And we can't run away from the fact that women in the United States — despite making up only one-third of the developed world's female population — account for 84 percent of all female gun violence victims, according to data from the Violence Policy Center.

But still, there are bills getting passed by politicians stumping on speculative thinking rather than actual, proven-time-and-time-again facts. Like the Florida bill that passed after State Representative Dennis K. Baxley asserted that it would be the fault of the institution if a person was raped because they were unable to defend themselves with a gun. Or Nevada Assemblywoman Michele Fiore, who wondered allowed to the New York Times in response to her own state's similar bill, "If these young, hot little girls on campus have a firearm, I wonder how many men will want to assault them." Putting aside the unbelievably sexist positioning of her statement — "hot little girls"? Really? —  both stand behind a belief that ignores the facts. 

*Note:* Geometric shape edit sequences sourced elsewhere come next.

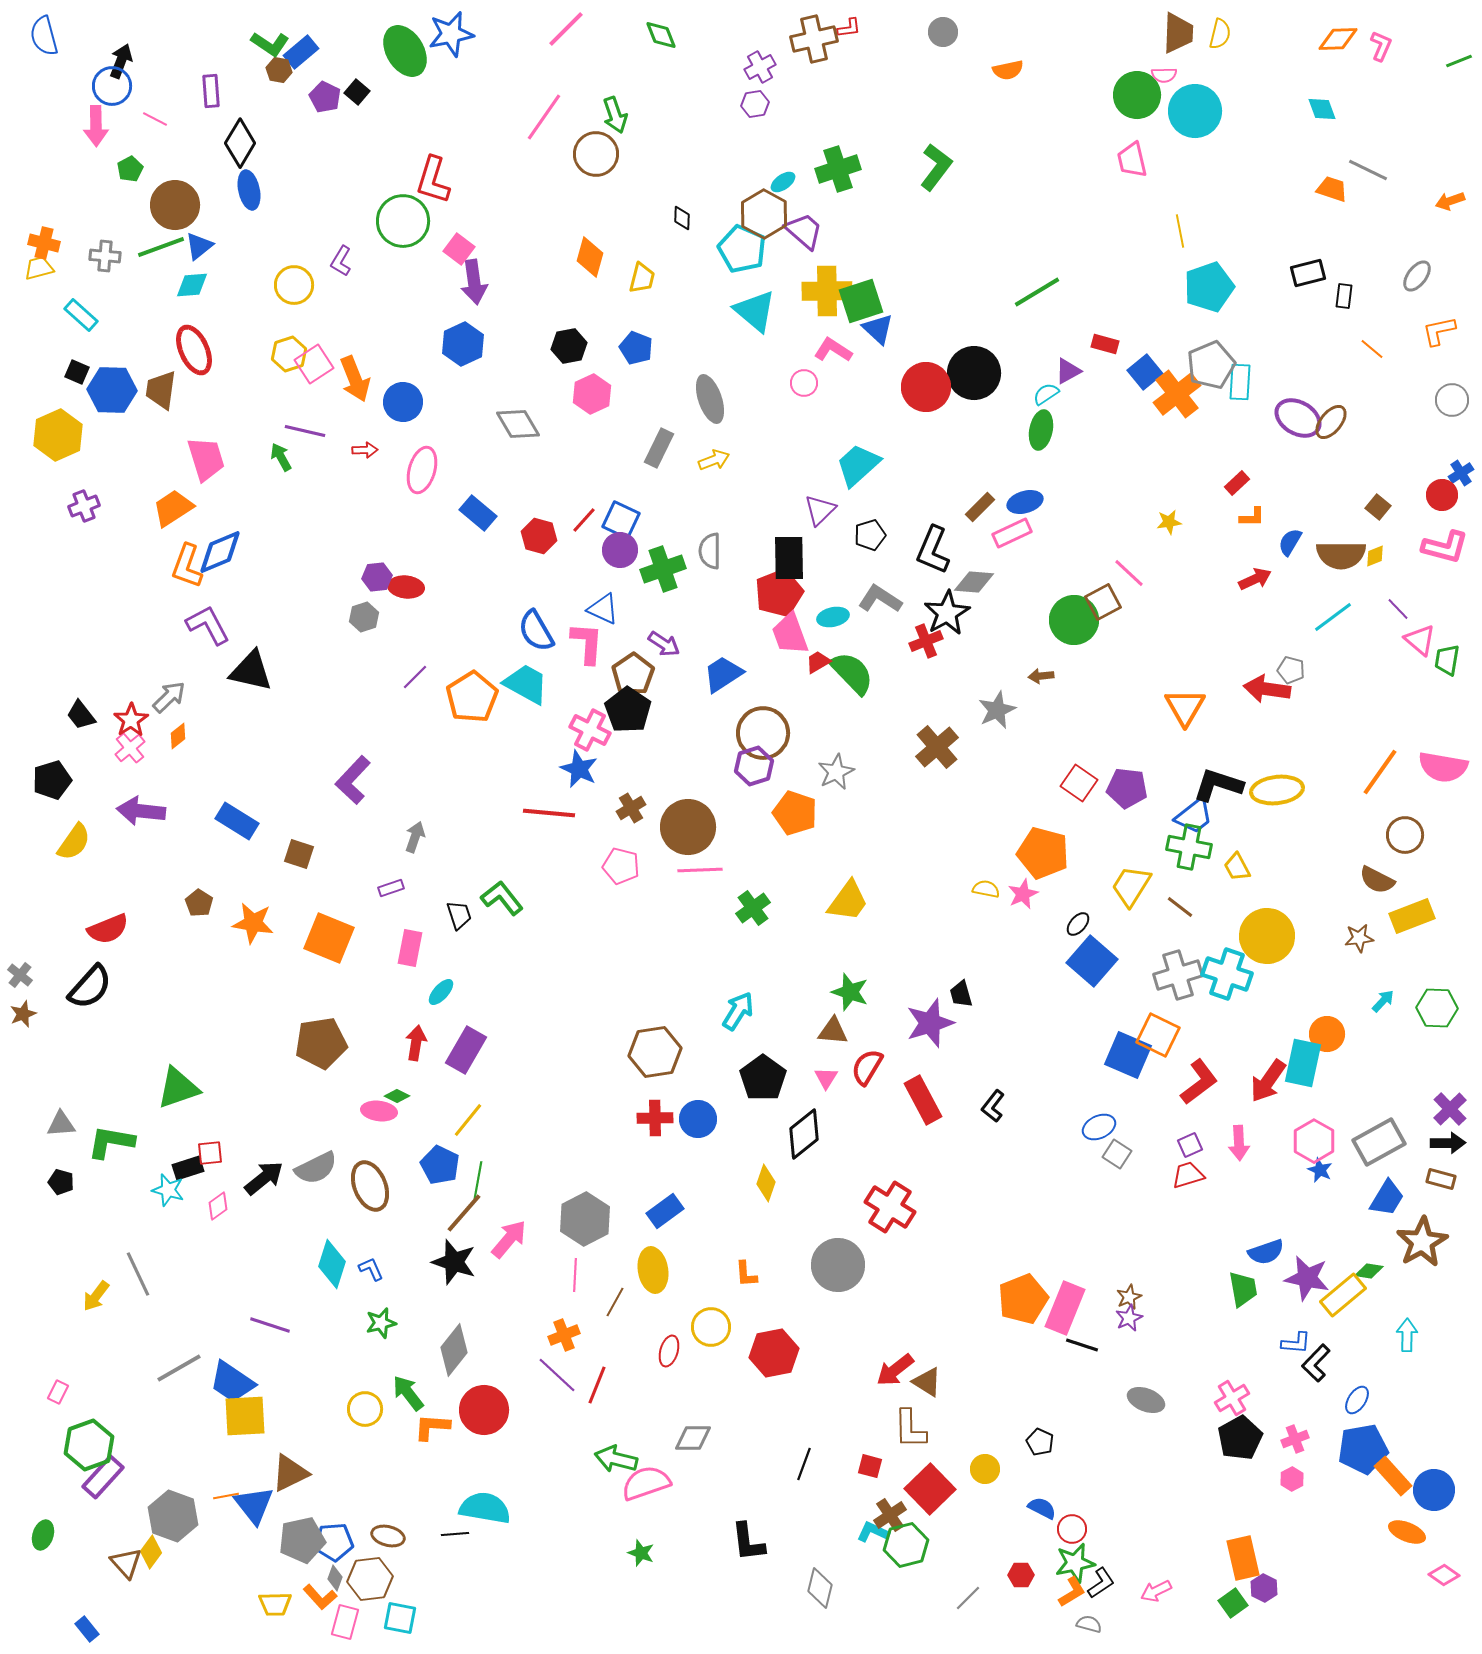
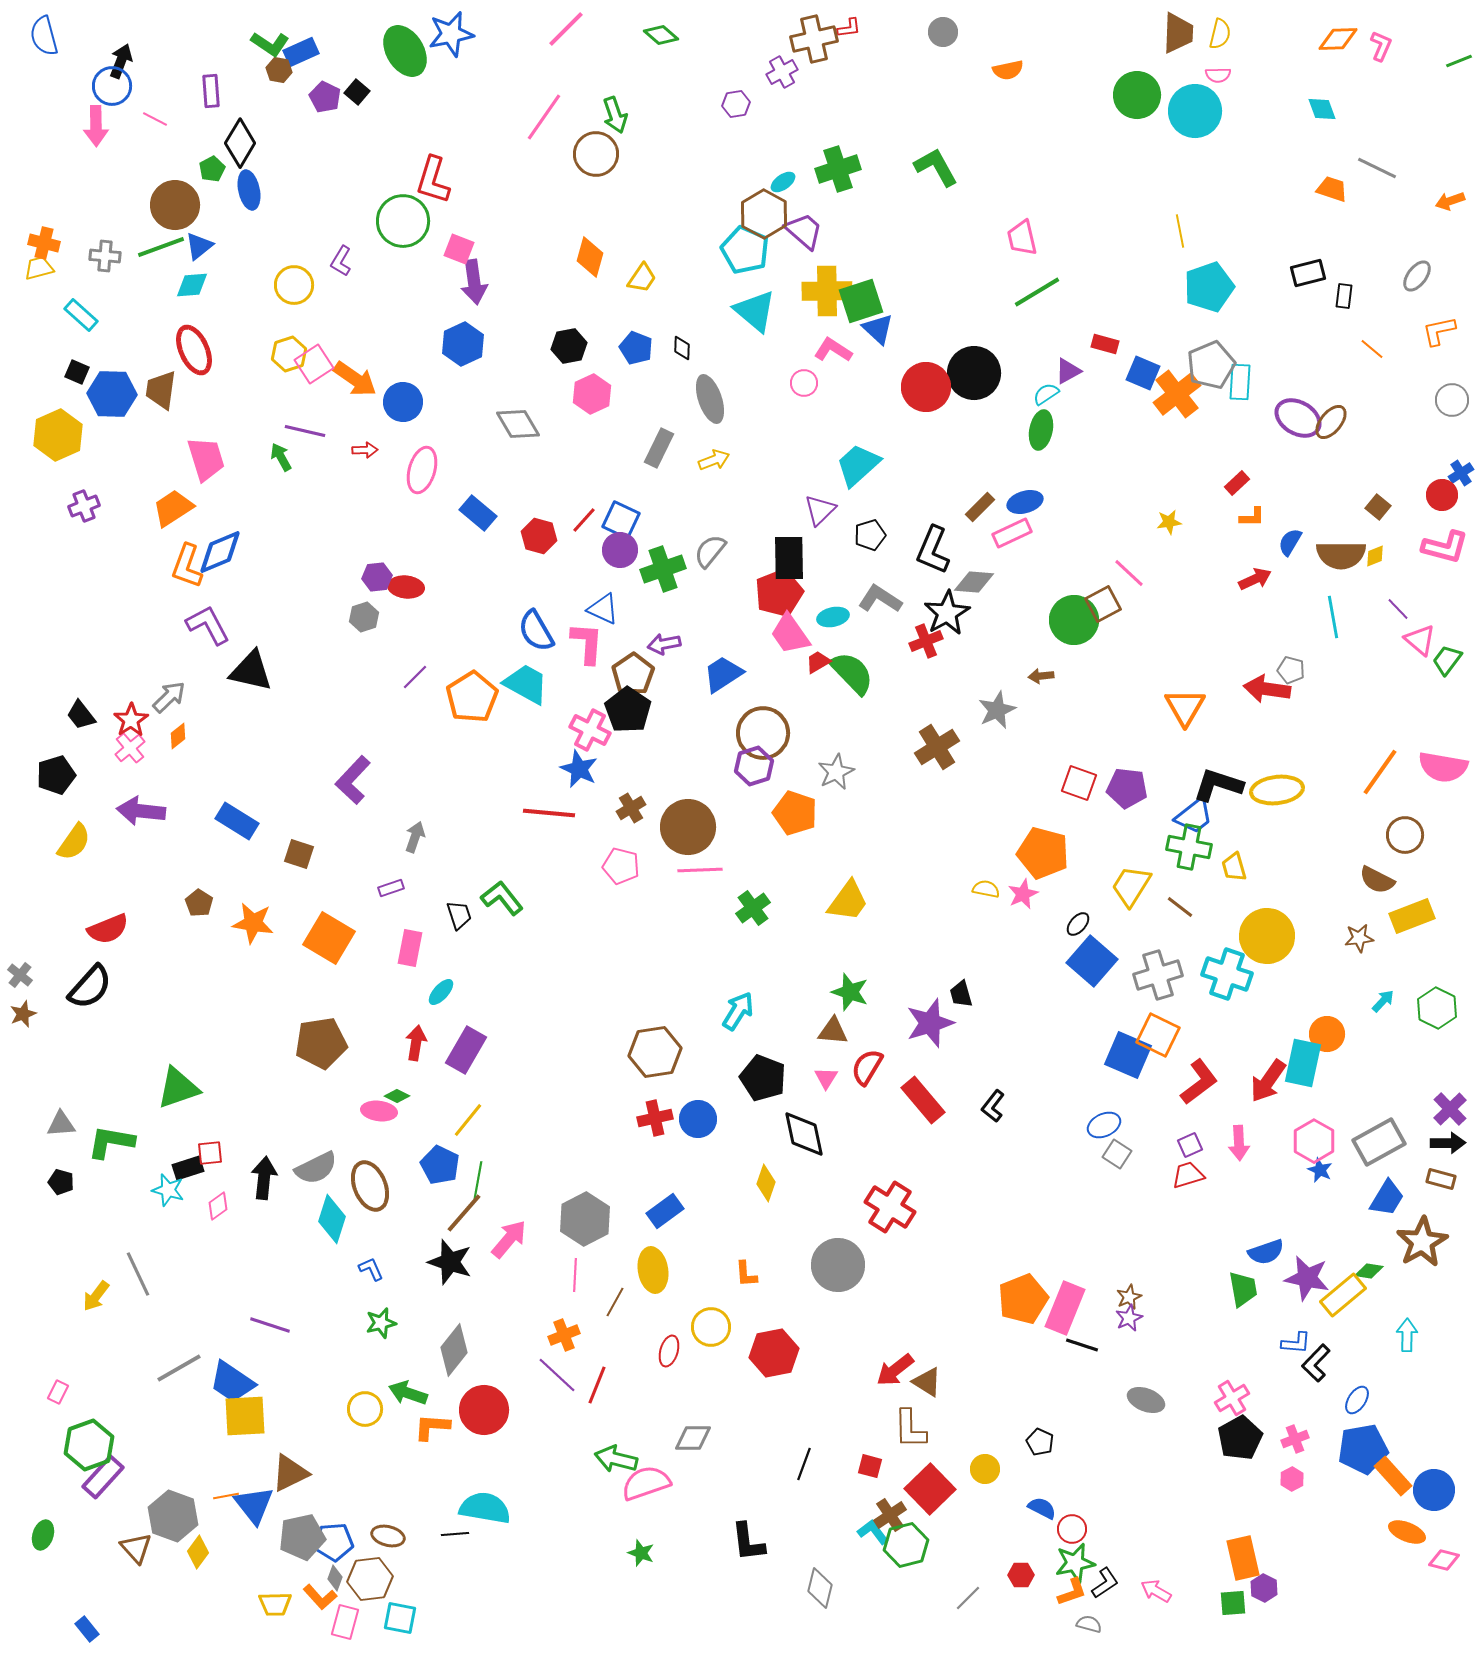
green diamond at (661, 35): rotated 28 degrees counterclockwise
blue rectangle at (301, 52): rotated 16 degrees clockwise
purple cross at (760, 67): moved 22 px right, 5 px down
pink semicircle at (1164, 75): moved 54 px right
purple hexagon at (755, 104): moved 19 px left
pink trapezoid at (1132, 160): moved 110 px left, 78 px down
green L-shape at (936, 167): rotated 66 degrees counterclockwise
green pentagon at (130, 169): moved 82 px right
gray line at (1368, 170): moved 9 px right, 2 px up
black diamond at (682, 218): moved 130 px down
pink square at (459, 249): rotated 16 degrees counterclockwise
cyan pentagon at (742, 249): moved 3 px right, 1 px down
yellow trapezoid at (642, 278): rotated 20 degrees clockwise
blue square at (1145, 372): moved 2 px left, 1 px down; rotated 28 degrees counterclockwise
orange arrow at (355, 379): rotated 33 degrees counterclockwise
blue hexagon at (112, 390): moved 4 px down
gray semicircle at (710, 551): rotated 39 degrees clockwise
brown square at (1103, 602): moved 2 px down
cyan line at (1333, 617): rotated 63 degrees counterclockwise
pink trapezoid at (790, 634): rotated 15 degrees counterclockwise
purple arrow at (664, 644): rotated 136 degrees clockwise
green trapezoid at (1447, 660): rotated 28 degrees clockwise
brown cross at (937, 747): rotated 9 degrees clockwise
black pentagon at (52, 780): moved 4 px right, 5 px up
red square at (1079, 783): rotated 15 degrees counterclockwise
yellow trapezoid at (1237, 867): moved 3 px left; rotated 12 degrees clockwise
orange square at (329, 938): rotated 9 degrees clockwise
gray cross at (1178, 975): moved 20 px left
green hexagon at (1437, 1008): rotated 24 degrees clockwise
black pentagon at (763, 1078): rotated 15 degrees counterclockwise
red rectangle at (923, 1100): rotated 12 degrees counterclockwise
red cross at (655, 1118): rotated 12 degrees counterclockwise
blue ellipse at (1099, 1127): moved 5 px right, 2 px up
black diamond at (804, 1134): rotated 63 degrees counterclockwise
black arrow at (264, 1178): rotated 45 degrees counterclockwise
black star at (454, 1262): moved 4 px left
cyan diamond at (332, 1264): moved 45 px up
green arrow at (408, 1393): rotated 33 degrees counterclockwise
cyan L-shape at (873, 1532): rotated 28 degrees clockwise
gray pentagon at (302, 1540): moved 3 px up
yellow diamond at (151, 1552): moved 47 px right
brown triangle at (126, 1563): moved 10 px right, 15 px up
pink diamond at (1444, 1575): moved 15 px up; rotated 20 degrees counterclockwise
black L-shape at (1101, 1583): moved 4 px right
pink arrow at (1156, 1591): rotated 56 degrees clockwise
orange L-shape at (1072, 1592): rotated 12 degrees clockwise
green square at (1233, 1603): rotated 32 degrees clockwise
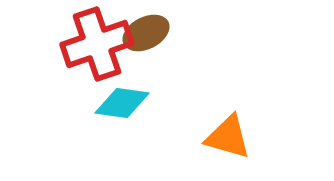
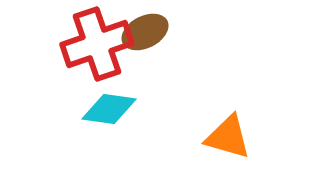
brown ellipse: moved 1 px left, 1 px up
cyan diamond: moved 13 px left, 6 px down
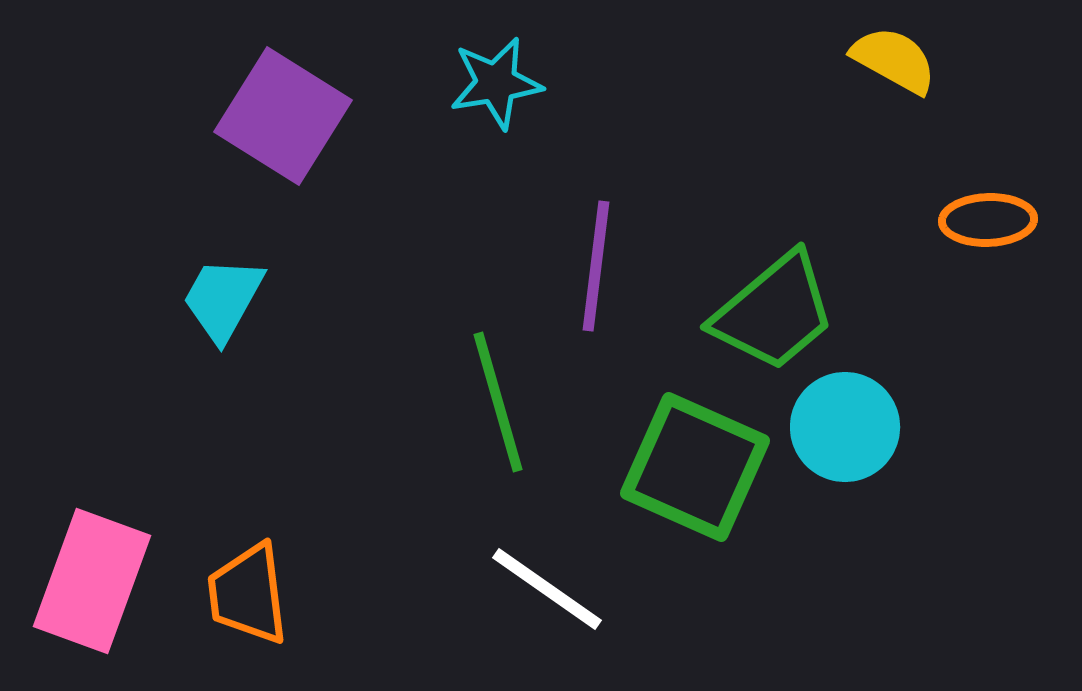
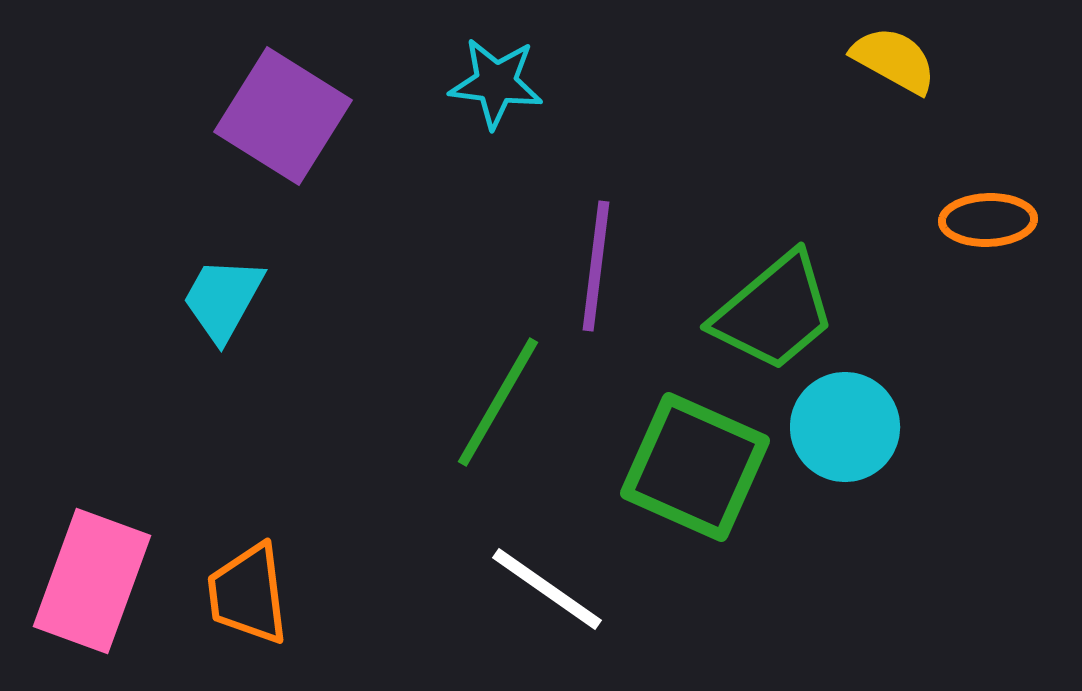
cyan star: rotated 16 degrees clockwise
green line: rotated 46 degrees clockwise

There are also other important questions that should be raised when arming young women. How easy would it be for her assailant to overpower her? To drug her and take away the gun? To, in a fit of rage over being rejected, take that gun and shoot the woman instead? 

Perhaps John D. Foubert, president of sexual assault educational program One In Four, summed it up best to the Times. "If you have a rape situation, usually it starts with some sort of consensual behavior, and by the time it switches to nonconsensual, it would be nearly impossible to run for a gun." There are far too many variables outside of the hero complex that ultimately drives supporter arguments of carrying laws.